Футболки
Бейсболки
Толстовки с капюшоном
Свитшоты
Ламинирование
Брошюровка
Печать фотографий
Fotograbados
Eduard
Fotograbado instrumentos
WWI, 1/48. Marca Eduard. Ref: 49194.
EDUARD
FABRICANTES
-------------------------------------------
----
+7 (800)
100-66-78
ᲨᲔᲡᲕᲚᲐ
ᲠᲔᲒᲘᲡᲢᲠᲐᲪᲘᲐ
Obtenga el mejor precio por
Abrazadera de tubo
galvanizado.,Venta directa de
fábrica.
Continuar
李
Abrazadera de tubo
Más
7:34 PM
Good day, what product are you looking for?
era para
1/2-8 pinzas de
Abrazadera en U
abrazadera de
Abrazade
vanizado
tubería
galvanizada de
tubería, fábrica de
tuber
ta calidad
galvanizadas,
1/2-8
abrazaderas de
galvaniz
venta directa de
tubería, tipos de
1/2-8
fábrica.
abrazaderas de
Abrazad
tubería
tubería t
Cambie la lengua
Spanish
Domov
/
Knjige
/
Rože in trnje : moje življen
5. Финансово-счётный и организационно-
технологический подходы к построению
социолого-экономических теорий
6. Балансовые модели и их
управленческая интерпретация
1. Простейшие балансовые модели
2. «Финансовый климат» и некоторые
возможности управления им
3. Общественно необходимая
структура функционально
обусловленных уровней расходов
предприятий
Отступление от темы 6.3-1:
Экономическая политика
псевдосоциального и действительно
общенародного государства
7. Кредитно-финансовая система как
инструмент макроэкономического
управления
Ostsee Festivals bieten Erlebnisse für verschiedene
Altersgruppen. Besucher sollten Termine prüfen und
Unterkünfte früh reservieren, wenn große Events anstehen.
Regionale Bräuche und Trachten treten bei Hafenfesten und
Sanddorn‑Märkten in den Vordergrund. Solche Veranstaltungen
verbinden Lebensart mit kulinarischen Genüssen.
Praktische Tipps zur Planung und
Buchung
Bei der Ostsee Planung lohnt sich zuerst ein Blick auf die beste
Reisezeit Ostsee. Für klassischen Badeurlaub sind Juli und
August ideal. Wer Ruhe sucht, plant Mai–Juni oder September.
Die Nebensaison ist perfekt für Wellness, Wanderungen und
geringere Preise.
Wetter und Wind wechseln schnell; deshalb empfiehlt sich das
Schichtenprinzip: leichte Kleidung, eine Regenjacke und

= = = = = = =

Every line above that holds the string "модели" should be copied into the answer.

6. Балансовые модели и их
1. Простейшие балансовые модели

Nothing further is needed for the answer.